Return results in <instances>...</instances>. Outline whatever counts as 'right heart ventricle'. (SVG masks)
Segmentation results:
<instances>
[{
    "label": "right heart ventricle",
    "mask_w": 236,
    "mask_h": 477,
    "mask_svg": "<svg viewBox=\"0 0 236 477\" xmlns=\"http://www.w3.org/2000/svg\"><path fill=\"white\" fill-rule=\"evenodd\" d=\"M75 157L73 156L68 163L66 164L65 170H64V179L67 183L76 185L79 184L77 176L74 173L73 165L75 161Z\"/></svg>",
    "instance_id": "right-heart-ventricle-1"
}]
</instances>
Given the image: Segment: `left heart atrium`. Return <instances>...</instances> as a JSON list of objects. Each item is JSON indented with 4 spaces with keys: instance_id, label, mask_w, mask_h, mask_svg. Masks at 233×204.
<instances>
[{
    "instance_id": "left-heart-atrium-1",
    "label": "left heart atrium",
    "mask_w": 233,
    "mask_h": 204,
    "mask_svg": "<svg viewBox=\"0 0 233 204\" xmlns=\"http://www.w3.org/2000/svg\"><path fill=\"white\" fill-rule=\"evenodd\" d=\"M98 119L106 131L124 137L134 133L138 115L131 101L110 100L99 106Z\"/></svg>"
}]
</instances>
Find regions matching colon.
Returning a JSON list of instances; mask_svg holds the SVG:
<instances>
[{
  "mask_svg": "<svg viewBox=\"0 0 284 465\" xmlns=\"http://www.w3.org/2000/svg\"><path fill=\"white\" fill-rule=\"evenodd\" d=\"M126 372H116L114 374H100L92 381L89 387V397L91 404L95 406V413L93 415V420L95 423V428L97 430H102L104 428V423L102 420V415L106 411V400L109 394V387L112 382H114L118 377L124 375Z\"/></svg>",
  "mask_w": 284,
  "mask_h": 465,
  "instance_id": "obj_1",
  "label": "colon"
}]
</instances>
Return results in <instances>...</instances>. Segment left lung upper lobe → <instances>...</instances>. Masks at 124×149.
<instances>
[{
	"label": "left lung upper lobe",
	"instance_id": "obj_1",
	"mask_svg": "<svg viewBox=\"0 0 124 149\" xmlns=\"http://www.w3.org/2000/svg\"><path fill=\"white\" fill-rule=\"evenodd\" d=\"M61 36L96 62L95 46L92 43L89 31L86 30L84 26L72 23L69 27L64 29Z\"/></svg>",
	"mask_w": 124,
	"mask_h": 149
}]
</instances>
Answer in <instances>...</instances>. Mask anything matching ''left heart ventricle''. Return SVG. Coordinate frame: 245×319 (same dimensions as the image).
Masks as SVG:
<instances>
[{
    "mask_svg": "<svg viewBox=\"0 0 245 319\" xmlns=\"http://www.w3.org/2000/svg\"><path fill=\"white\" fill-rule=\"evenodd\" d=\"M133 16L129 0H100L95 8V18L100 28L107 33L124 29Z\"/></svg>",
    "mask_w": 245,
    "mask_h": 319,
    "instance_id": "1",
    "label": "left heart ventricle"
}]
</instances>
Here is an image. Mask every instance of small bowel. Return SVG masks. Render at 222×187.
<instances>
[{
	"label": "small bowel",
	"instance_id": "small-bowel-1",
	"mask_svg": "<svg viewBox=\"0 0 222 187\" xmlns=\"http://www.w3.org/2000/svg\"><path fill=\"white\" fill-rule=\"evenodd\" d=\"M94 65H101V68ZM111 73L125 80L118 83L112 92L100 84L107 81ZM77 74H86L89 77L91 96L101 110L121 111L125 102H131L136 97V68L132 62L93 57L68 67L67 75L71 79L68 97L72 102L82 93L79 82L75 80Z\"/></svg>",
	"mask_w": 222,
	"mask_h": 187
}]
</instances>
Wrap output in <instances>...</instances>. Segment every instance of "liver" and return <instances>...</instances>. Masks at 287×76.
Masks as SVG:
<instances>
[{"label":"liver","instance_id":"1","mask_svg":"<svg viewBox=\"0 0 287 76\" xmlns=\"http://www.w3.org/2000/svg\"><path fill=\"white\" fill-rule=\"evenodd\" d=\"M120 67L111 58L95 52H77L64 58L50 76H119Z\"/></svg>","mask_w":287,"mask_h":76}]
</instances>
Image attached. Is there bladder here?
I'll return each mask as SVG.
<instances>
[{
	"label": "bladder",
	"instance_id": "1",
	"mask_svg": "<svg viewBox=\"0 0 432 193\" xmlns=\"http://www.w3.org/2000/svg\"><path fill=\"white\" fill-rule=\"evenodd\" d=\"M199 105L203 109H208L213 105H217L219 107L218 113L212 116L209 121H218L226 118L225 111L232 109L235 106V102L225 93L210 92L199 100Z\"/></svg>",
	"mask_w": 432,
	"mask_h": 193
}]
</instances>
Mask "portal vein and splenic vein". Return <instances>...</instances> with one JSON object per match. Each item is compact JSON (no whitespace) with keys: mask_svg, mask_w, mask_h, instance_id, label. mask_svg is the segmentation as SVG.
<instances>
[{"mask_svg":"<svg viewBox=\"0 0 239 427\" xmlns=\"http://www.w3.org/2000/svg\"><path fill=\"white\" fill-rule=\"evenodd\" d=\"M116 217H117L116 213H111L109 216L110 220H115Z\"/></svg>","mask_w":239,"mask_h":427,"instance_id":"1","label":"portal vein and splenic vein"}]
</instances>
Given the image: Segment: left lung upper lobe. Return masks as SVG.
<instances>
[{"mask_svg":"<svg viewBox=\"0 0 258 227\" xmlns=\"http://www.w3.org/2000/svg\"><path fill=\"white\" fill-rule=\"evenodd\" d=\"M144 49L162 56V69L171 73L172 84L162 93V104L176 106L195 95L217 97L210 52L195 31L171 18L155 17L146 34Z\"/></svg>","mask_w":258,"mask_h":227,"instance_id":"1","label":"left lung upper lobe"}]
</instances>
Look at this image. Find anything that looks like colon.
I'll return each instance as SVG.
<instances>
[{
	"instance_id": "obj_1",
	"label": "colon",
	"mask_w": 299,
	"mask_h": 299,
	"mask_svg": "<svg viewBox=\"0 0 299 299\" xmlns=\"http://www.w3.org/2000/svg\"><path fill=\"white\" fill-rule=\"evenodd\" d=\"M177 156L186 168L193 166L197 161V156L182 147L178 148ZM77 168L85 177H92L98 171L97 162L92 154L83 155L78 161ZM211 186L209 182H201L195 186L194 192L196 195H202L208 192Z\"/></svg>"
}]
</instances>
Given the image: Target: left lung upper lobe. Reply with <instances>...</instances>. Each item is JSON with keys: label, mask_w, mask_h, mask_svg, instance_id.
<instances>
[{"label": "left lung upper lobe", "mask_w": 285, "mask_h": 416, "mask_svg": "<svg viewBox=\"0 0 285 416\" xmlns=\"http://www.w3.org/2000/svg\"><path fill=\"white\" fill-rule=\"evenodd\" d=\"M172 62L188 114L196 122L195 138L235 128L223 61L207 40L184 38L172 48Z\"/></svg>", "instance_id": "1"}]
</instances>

Work instructions:
The data are to be transcribed in full, exactly as given.

Solution for this exercise:
Return results in <instances>...</instances>. Outline whatever counts as 'right heart ventricle'. (SVG masks)
Segmentation results:
<instances>
[{
    "label": "right heart ventricle",
    "mask_w": 236,
    "mask_h": 477,
    "mask_svg": "<svg viewBox=\"0 0 236 477\" xmlns=\"http://www.w3.org/2000/svg\"><path fill=\"white\" fill-rule=\"evenodd\" d=\"M75 157L73 156L68 163L66 164L65 170H64V179L67 183L76 185L79 184L77 176L74 173L73 165L75 161Z\"/></svg>",
    "instance_id": "right-heart-ventricle-1"
}]
</instances>
Given the image: Segment: `left heart atrium`. Return <instances>...</instances> as a JSON list of objects. Each item is JSON indented with 4 spaces with keys: instance_id, label, mask_w, mask_h, mask_svg. Masks at 233×204.
<instances>
[{
    "instance_id": "left-heart-atrium-1",
    "label": "left heart atrium",
    "mask_w": 233,
    "mask_h": 204,
    "mask_svg": "<svg viewBox=\"0 0 233 204\" xmlns=\"http://www.w3.org/2000/svg\"><path fill=\"white\" fill-rule=\"evenodd\" d=\"M98 119L106 131L124 137L134 133L138 115L131 101L110 100L99 106Z\"/></svg>"
}]
</instances>
Find regions matching colon.
Returning a JSON list of instances; mask_svg holds the SVG:
<instances>
[{
  "mask_svg": "<svg viewBox=\"0 0 284 465\" xmlns=\"http://www.w3.org/2000/svg\"><path fill=\"white\" fill-rule=\"evenodd\" d=\"M126 372H116L114 374H100L92 381L89 387V397L91 404L95 406V413L93 415V420L95 423V428L97 430H102L104 428V423L102 420V415L106 411V400L109 394V387L112 382H114L118 377L124 375Z\"/></svg>",
  "mask_w": 284,
  "mask_h": 465,
  "instance_id": "obj_1",
  "label": "colon"
}]
</instances>
Return results in <instances>...</instances>. Segment left lung upper lobe → <instances>...</instances>. Masks at 124×149.
<instances>
[{
	"label": "left lung upper lobe",
	"instance_id": "obj_1",
	"mask_svg": "<svg viewBox=\"0 0 124 149\" xmlns=\"http://www.w3.org/2000/svg\"><path fill=\"white\" fill-rule=\"evenodd\" d=\"M61 36L96 62L95 46L92 43L89 31L86 30L84 26L72 23L69 27L64 29Z\"/></svg>",
	"mask_w": 124,
	"mask_h": 149
}]
</instances>
Answer in <instances>...</instances>. Mask anything matching ''left heart ventricle''. Return SVG. Coordinate frame: 245×319 (same dimensions as the image).
Masks as SVG:
<instances>
[{
    "mask_svg": "<svg viewBox=\"0 0 245 319\" xmlns=\"http://www.w3.org/2000/svg\"><path fill=\"white\" fill-rule=\"evenodd\" d=\"M133 16L129 0H100L95 8V18L100 28L107 33L124 29Z\"/></svg>",
    "mask_w": 245,
    "mask_h": 319,
    "instance_id": "1",
    "label": "left heart ventricle"
}]
</instances>
Here is an image. Mask every instance of small bowel. Return SVG masks. Render at 222×187.
<instances>
[{
	"label": "small bowel",
	"instance_id": "small-bowel-1",
	"mask_svg": "<svg viewBox=\"0 0 222 187\" xmlns=\"http://www.w3.org/2000/svg\"><path fill=\"white\" fill-rule=\"evenodd\" d=\"M94 65H101V68ZM111 73L125 80L118 83L112 92L100 84L107 81ZM77 74H86L89 77L91 96L101 110L121 111L125 102H131L136 97V68L132 62L93 57L68 67L67 75L71 79L68 97L72 102L82 93L79 82L75 80Z\"/></svg>",
	"mask_w": 222,
	"mask_h": 187
}]
</instances>
Wrap output in <instances>...</instances>. Segment every instance of "liver" and return <instances>...</instances>. Masks at 287×76.
Masks as SVG:
<instances>
[{"label":"liver","instance_id":"1","mask_svg":"<svg viewBox=\"0 0 287 76\" xmlns=\"http://www.w3.org/2000/svg\"><path fill=\"white\" fill-rule=\"evenodd\" d=\"M120 67L111 58L95 52H77L64 58L50 76H119Z\"/></svg>","mask_w":287,"mask_h":76}]
</instances>
Image attached. Is there bladder here?
I'll return each mask as SVG.
<instances>
[{
	"label": "bladder",
	"instance_id": "1",
	"mask_svg": "<svg viewBox=\"0 0 432 193\" xmlns=\"http://www.w3.org/2000/svg\"><path fill=\"white\" fill-rule=\"evenodd\" d=\"M199 105L203 109H208L213 105H217L219 107L218 113L212 116L209 121H218L226 118L225 111L232 109L235 106V102L225 93L210 92L199 100Z\"/></svg>",
	"mask_w": 432,
	"mask_h": 193
}]
</instances>
Mask "portal vein and splenic vein". Return <instances>...</instances> with one JSON object per match. Each item is compact JSON (no whitespace) with keys: mask_svg, mask_w, mask_h, instance_id, label. mask_svg is the segmentation as SVG.
<instances>
[{"mask_svg":"<svg viewBox=\"0 0 239 427\" xmlns=\"http://www.w3.org/2000/svg\"><path fill=\"white\" fill-rule=\"evenodd\" d=\"M116 217H117L116 213H111L109 216L110 220H115Z\"/></svg>","mask_w":239,"mask_h":427,"instance_id":"1","label":"portal vein and splenic vein"}]
</instances>
Given the image: Segment: left lung upper lobe. Return masks as SVG.
<instances>
[{"mask_svg":"<svg viewBox=\"0 0 258 227\" xmlns=\"http://www.w3.org/2000/svg\"><path fill=\"white\" fill-rule=\"evenodd\" d=\"M144 49L162 56V69L171 73L172 84L162 93V104L176 106L195 95L217 97L210 52L195 31L171 18L155 17L146 34Z\"/></svg>","mask_w":258,"mask_h":227,"instance_id":"1","label":"left lung upper lobe"}]
</instances>
Look at this image. Find anything that looks like colon.
I'll return each instance as SVG.
<instances>
[{
	"instance_id": "obj_1",
	"label": "colon",
	"mask_w": 299,
	"mask_h": 299,
	"mask_svg": "<svg viewBox=\"0 0 299 299\" xmlns=\"http://www.w3.org/2000/svg\"><path fill=\"white\" fill-rule=\"evenodd\" d=\"M177 156L186 168L193 166L197 161V156L182 147L178 148ZM77 168L85 177H92L98 171L97 162L92 154L83 155L78 161ZM211 186L209 182H201L195 186L194 192L196 195H202L208 192Z\"/></svg>"
}]
</instances>
Given the image: Target: left lung upper lobe. Reply with <instances>...</instances>. Each item is JSON with keys: label, mask_w, mask_h, mask_svg, instance_id.
<instances>
[{"label": "left lung upper lobe", "mask_w": 285, "mask_h": 416, "mask_svg": "<svg viewBox=\"0 0 285 416\" xmlns=\"http://www.w3.org/2000/svg\"><path fill=\"white\" fill-rule=\"evenodd\" d=\"M172 62L188 114L196 122L195 138L235 128L223 61L207 40L184 38L172 48Z\"/></svg>", "instance_id": "1"}]
</instances>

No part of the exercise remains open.